- Materials provided -

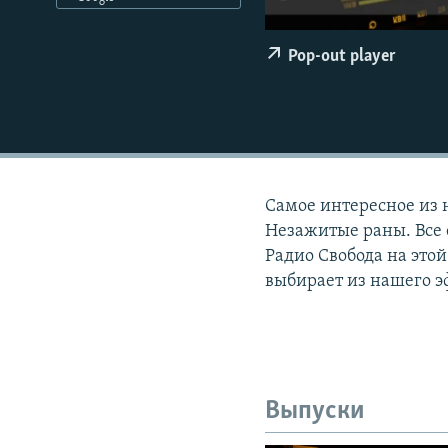
РАСПИСАНИЕ ВЕЩАНИЯ
ПОДПИШИТЕСЬ НА РАССЫЛКУ
Pop-out player
Самое интересное из 
Незажитые раны. Все 
Радио Свобода на этой
выбирает из нашего э
Выпуски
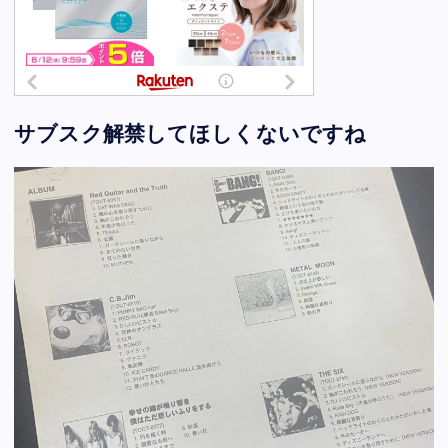
サブスク解禁してほしくないですね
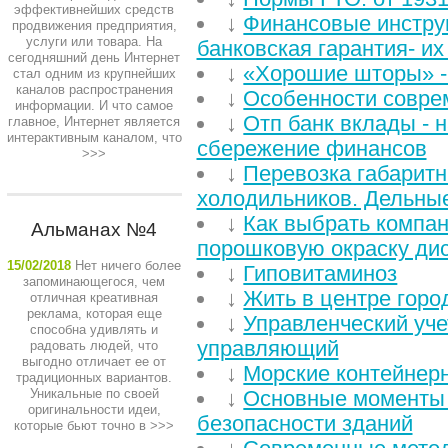
эффективнейших средств
↓
Финансовые инстру
продвижения предприятия,
услуги или товара. На
банковская гарантия- их
сегодняшний день Интернет
↓
«Хорошие шторы» -
стал одним из крупнейших
каналов распространения
↓
Особенности соврем
информации. И что самое
↓
Отп банк вклады - 
главное, Интернет является
интерактивным каналом, что
сбережение финансов
>>>
↓
Перевозка габаритн
холодильников. Дельны
↓
Как выбрать компа
Альманах №4
порошковую окраску ди
15/02/2018
Нет ничего более
↓
Гиповитаминоз
запоминающегося, чем
↓
Жить в центре город
отличная креативная
реклама, которая еще
↓
Управленческий уче
способна удивлять и
управляющий
радовать людей, что
выгодно отличает ее от
↓
Морские контейнер
традиционных вариантов.
Уникальные по своей
↓
Основные моменты
оригинальности идеи,
безопасности зданий
которые бьют точно в
>>>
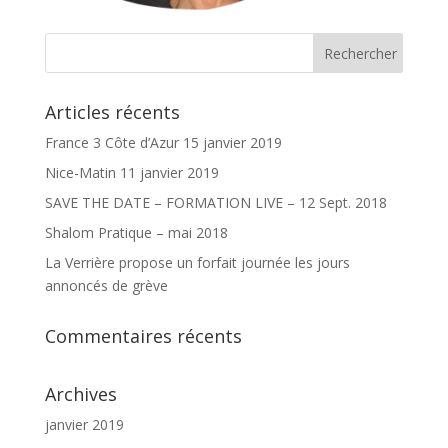
Articles récents
France 3 Côte d’Azur 15 janvier 2019
Nice-Matin 11 janvier 2019
SAVE THE DATE – FORMATION LIVE – 12 Sept. 2018
Shalom Pratique – mai 2018
La Verrière propose un forfait journée les jours
annoncés de grève
Commentaires récents
Archives
janvier 2019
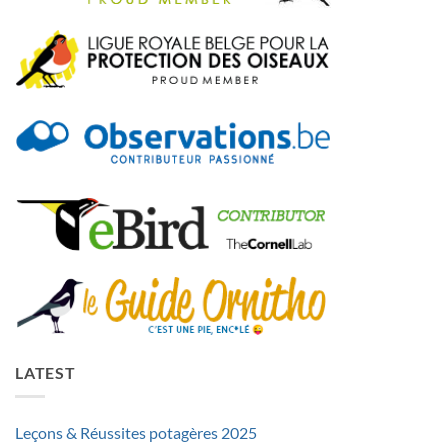
LATEST
Leçons & Réussites potagères 2025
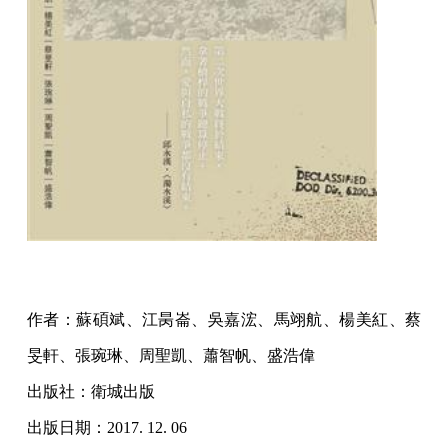
作者：蘇碩斌、江昺崙、吳嘉浤、馬翊航、楊美紅、蔡
旻軒、張琬琳、周聖凱、蕭智帆、盛浩偉
出版社：衛城出版
出版日期：2017. 12. 06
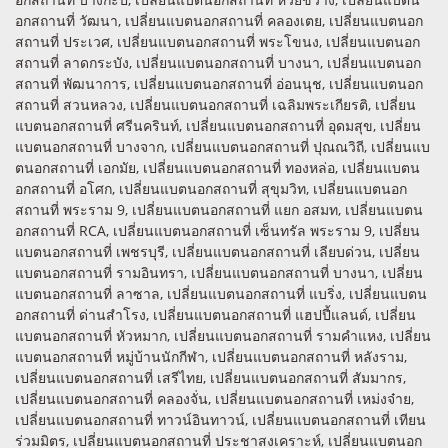
อกสถานที่ วัฒนา, เปลี่ยนแบตนอกสถานที่ คลองเตย, เปลี่ยนแบตนอก
สถานที่ ประเวศ, เปลี่ยนแบตนอกสถานที่ พระโขนง, เปลี่ยนแบตนอก
สถานที่ ลาดกระบัง, เปลี่ยนแบตนอกสถานที่ บางนา, เปลี่ยนแบตนอก
สถานที่ พัฒนาการ, เปลี่ยนแบตนอกสถานที่ อ่อนนุช, เปลี่ยนแบตนอก
สถานที่ สวนหลวง, เปลี่ยนแบตนอกสถานที่ เฉลิมพระเกียรติ, เปลี่ยน
แบตนอกสถานที่ ศรีนครินท์, เปลี่ยนแบตนอกสถานที่ อุดมสุข, เปลี่ยน
แบตนอกสถานที่ บางจาก, เปลี่ยนแบตนอกสถานที่ ปุณณวิถี, เปลี่ยนแบ
ตนอกสถานที่ เอกมัย, เปลี่ยนแบตนอกสถานที่ ทองหล่อ, เปลี่ยนแบตน
อกสถานที่ อโศก, เปลี่ยนแบตนอกสถานที่ สุขุมวิท, เปลี่ยนแบตนอก
สถานที่ พระราม 9, เปลี่ยนแบตนอกสถานที่ แยก อสมท, เปลี่ยนแบตน
อกสถานที่ RCA, เปลี่ยนแบตนอกสถานที่ เซ็นทรัล พระราม 9, เปลี่ยน
แบตนอกสถานที่ เพชรบุรี, เปลี่ยนแบตนอกสถานที่ เลียบด่วน, เปลี่ยน
แบตนอกสถานที่ รามอินทรา, เปลี่ยนแบตนอกสถานที่ บางนา, เปลี่ยน
แบตนอกสถานที่ ลาซาล, เปลี่ยนแบตนอกสถานที่ แบริ่ง, เปลี่ยนแบตน
อกสถานที่ ด่านสำโรง, เปลี่ยนแบตนอกสถานที่ แฮปปี้แลนด์, เปลี่ยน
แบตนอกสถานที่ หัวหมาก, เปลี่ยนแบตนอกสถานที่ รามคำแหง, เปลี่ยน
แบตนอกสถานที่ หมู่บ้านนักกีฬา, เปลี่ยนแบตนอกสถานที่ หลังราม,
เปลี่ยนแบตนอกสถานที่ เสรีไทย, เปลี่ยนแบตนอกสถานที่ สัมมากร,
เปลี่ยนแบตนอกสถานที่ คลองจั่น, เปลี่ยนแบตนอกสถานที่ เหม่งจ๋าย,
เปลี่ยนแบตนอกสถานที่ ทาวน์อินทาวน์, เปลี่ยนแบตนอกสถานที่ เทียน
ร่วมมิตร, เปลี่ยนแบตนอกสถานที่ ประชาสงเคราะห์, เปลี่ยนแบตนอก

- Problem to solve -
Search the data and copy each line containing "พระราม".

- Exercise answer -
สถานที่ พระราม 9, เปลี่ยนแบตนอกสถานที่ แยก อสมท, เปลี่ยนแบตน
อกสถานที่ RCA, เปลี่ยนแบตนอกสถานที่ เซ็นทรัล พระราม 9, เปลี่ยน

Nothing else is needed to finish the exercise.